• **To do**
Using the entries that follow, state how many lines contain the word "MUTE". The response is that number and nothing more.

• **Dataset records**
_ _ _ _ _
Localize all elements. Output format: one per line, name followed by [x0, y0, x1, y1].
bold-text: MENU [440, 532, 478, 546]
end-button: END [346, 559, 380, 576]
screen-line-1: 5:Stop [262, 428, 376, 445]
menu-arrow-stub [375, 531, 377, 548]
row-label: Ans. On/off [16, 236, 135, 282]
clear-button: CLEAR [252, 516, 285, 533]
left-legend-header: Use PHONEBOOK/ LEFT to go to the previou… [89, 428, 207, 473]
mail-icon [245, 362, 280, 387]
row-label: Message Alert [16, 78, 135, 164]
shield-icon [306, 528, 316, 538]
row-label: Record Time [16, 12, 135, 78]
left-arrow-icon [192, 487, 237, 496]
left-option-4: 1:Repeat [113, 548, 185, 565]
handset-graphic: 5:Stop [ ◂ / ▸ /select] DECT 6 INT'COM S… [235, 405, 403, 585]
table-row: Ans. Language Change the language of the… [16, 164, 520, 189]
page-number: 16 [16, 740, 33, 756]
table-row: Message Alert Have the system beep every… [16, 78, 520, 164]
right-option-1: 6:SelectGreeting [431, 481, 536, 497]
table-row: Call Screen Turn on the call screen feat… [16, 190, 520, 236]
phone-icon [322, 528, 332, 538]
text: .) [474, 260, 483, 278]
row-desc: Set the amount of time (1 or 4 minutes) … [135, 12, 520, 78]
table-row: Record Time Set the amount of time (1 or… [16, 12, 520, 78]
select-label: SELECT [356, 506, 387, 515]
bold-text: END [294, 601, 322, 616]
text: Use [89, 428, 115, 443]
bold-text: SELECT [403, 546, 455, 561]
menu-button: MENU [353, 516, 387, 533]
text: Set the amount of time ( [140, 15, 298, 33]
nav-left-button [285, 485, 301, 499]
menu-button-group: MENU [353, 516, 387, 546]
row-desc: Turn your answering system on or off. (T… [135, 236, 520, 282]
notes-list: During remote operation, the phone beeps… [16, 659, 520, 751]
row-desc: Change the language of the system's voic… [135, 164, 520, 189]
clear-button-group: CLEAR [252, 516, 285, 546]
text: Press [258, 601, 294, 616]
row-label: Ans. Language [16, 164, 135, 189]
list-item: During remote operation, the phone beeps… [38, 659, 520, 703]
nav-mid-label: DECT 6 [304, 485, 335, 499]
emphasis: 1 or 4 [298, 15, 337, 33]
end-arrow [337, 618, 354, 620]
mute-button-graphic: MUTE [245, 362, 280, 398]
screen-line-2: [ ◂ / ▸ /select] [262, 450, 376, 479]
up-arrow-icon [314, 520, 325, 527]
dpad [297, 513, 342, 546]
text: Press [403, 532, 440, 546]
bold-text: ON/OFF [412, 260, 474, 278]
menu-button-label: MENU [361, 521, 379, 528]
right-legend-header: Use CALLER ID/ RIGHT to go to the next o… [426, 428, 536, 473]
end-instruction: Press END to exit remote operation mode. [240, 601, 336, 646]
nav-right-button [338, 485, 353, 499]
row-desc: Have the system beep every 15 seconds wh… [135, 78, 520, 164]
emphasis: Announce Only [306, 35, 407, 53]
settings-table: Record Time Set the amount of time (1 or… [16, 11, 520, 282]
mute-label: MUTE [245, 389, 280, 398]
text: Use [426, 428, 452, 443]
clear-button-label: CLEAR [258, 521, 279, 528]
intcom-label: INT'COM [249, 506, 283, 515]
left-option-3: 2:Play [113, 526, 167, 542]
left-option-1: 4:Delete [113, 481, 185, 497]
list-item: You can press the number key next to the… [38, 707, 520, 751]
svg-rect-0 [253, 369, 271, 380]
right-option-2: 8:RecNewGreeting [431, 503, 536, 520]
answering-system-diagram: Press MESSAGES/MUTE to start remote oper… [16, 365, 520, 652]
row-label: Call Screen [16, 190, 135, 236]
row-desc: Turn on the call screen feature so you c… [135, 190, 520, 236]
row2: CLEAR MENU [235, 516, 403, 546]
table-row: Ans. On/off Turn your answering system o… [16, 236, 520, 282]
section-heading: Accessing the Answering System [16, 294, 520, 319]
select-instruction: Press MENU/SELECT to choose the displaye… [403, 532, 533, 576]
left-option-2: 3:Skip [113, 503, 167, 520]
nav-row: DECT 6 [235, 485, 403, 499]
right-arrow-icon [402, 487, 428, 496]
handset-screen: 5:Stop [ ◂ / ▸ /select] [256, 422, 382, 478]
_ _ _ _ _
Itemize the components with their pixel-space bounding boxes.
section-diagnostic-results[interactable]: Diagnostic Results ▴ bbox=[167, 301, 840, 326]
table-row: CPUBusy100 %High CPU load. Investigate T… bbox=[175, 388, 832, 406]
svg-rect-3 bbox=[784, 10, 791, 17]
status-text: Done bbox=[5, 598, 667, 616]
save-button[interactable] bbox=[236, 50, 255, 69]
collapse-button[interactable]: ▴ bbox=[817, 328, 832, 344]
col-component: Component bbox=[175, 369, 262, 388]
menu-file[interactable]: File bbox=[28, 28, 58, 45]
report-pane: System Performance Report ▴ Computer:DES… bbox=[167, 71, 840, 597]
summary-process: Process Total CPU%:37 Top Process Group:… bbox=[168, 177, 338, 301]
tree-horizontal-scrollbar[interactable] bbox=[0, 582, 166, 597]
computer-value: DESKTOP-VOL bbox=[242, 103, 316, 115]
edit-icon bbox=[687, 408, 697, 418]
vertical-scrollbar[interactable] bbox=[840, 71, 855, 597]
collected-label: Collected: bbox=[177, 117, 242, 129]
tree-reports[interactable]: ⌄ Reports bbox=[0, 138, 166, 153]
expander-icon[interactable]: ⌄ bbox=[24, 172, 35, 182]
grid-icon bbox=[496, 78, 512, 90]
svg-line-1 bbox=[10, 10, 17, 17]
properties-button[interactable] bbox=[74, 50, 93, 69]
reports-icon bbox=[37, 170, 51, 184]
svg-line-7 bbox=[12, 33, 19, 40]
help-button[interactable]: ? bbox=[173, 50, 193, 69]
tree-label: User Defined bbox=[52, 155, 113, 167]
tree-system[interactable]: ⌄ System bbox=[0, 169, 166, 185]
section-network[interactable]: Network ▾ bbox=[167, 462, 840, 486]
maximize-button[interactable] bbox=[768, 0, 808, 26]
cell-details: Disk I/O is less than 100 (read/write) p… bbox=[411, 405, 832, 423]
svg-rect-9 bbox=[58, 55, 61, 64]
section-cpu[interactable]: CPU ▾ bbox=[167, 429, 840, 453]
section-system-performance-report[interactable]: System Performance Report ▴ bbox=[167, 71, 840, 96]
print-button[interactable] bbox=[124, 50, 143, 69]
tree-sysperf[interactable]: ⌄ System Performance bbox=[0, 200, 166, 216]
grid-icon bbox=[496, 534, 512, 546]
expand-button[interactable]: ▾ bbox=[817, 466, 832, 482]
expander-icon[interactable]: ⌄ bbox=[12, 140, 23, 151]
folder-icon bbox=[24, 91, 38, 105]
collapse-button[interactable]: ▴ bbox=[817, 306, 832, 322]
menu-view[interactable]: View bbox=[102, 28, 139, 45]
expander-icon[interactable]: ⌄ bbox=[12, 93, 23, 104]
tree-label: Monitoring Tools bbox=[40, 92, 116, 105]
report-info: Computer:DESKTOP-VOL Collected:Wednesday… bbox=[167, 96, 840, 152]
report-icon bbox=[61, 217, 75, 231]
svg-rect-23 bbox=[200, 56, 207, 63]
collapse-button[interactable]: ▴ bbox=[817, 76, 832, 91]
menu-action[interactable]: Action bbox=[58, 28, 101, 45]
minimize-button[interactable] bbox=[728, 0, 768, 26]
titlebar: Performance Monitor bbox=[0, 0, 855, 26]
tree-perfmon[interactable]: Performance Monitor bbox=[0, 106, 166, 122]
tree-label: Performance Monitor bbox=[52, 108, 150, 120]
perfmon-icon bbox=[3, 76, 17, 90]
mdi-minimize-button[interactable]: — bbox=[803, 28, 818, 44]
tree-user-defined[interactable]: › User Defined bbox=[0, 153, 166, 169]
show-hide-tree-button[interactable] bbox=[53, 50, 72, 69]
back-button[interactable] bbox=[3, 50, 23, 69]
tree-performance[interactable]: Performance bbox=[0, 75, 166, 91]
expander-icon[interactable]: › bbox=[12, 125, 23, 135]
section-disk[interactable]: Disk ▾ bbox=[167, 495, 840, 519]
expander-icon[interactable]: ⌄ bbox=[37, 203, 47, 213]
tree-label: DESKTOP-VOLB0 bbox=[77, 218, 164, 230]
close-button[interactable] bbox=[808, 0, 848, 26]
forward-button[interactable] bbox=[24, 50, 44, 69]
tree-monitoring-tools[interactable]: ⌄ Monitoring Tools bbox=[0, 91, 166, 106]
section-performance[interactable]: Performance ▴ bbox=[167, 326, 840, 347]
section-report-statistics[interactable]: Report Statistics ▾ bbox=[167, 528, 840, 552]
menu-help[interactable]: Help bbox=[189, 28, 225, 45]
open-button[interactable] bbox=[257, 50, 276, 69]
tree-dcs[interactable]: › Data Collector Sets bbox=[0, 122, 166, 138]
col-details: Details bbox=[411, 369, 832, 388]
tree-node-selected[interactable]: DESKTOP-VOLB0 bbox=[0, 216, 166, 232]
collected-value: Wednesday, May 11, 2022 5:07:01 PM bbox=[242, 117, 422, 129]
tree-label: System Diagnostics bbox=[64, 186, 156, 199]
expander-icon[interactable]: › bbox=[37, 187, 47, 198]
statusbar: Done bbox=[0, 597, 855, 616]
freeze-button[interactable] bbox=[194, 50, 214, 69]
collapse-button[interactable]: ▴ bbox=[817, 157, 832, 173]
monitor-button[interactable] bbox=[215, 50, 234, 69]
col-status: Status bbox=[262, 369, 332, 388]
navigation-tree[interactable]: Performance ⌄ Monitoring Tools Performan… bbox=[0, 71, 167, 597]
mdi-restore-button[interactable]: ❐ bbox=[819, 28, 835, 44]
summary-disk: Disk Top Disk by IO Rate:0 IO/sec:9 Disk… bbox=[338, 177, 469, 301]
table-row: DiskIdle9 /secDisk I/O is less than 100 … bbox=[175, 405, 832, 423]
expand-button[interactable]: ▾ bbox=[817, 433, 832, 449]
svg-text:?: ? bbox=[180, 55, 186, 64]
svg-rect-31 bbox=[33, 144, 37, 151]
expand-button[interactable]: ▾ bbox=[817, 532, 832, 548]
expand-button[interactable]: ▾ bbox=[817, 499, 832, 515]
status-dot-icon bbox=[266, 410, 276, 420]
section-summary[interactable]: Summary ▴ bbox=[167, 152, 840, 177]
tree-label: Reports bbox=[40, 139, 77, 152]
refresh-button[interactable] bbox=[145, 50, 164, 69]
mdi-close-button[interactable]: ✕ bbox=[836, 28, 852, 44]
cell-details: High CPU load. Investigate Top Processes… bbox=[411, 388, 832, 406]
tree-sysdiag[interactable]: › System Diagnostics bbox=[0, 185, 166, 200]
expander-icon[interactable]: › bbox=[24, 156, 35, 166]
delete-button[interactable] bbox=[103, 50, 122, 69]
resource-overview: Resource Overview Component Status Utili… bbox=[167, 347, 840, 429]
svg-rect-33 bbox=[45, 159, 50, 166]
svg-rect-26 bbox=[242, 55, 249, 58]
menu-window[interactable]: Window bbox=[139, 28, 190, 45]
_ _ _ _ _
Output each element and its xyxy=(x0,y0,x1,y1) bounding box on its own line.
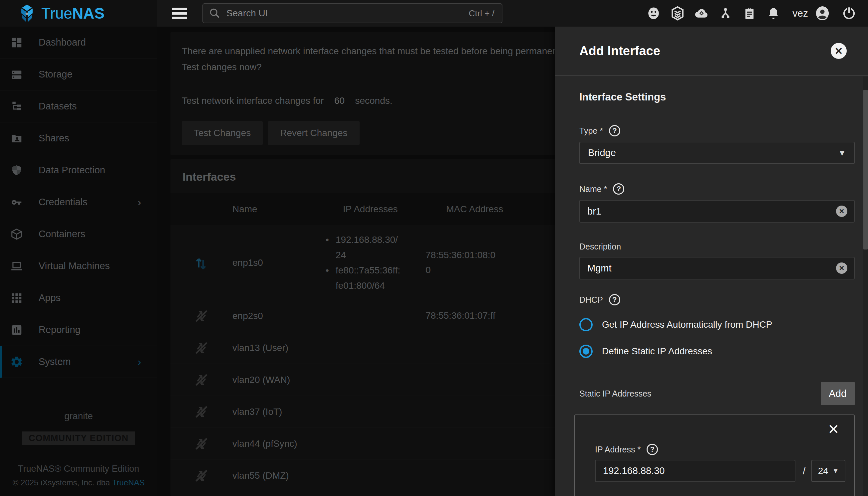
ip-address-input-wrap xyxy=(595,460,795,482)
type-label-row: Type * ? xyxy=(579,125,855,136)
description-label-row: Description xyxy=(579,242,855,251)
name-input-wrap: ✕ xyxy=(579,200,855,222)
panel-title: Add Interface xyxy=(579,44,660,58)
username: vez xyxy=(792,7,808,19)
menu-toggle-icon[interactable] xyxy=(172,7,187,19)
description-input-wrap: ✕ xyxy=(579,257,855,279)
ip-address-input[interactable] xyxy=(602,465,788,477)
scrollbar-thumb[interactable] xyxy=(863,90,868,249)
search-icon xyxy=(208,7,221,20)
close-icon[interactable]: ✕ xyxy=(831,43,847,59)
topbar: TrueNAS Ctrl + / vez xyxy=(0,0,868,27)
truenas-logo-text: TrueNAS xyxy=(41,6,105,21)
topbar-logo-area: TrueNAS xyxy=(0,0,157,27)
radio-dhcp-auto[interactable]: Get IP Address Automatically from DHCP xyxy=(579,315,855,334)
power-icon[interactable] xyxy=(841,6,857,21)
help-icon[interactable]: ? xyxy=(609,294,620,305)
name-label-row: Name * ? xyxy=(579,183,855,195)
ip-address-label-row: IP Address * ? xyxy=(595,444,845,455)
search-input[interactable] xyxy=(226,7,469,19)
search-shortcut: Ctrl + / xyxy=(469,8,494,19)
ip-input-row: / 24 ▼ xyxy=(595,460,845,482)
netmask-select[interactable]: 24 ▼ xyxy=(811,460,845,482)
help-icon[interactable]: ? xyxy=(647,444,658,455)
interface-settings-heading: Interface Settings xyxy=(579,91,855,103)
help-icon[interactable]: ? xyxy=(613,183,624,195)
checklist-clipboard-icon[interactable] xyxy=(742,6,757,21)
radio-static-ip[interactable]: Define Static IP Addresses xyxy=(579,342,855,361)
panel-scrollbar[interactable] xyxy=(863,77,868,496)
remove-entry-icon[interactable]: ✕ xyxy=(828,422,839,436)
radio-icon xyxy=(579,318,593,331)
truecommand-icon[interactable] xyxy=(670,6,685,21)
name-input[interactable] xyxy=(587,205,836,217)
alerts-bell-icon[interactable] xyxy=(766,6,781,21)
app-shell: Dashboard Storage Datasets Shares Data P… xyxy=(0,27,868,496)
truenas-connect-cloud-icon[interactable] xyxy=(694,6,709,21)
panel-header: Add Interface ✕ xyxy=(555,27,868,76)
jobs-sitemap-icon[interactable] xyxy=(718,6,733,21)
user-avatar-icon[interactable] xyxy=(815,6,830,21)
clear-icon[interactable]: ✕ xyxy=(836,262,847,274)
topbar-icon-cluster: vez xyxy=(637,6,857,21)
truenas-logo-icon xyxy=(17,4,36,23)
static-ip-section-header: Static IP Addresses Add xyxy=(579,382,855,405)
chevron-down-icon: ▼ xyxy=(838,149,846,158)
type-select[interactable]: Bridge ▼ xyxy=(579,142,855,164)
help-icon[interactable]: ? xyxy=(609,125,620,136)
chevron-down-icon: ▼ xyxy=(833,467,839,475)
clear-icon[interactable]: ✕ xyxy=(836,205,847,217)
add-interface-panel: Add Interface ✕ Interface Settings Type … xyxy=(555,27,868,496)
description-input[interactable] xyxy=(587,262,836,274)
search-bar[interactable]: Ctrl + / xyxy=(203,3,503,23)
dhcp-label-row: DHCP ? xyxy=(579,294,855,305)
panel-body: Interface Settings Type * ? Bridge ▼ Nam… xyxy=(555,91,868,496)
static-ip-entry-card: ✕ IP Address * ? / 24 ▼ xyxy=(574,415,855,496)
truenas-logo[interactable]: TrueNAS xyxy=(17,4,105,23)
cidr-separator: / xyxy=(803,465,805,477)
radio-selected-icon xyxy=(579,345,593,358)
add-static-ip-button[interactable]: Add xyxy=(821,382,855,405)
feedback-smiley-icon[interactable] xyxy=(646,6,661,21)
_ _ _ _ _
• **Response to this task**
3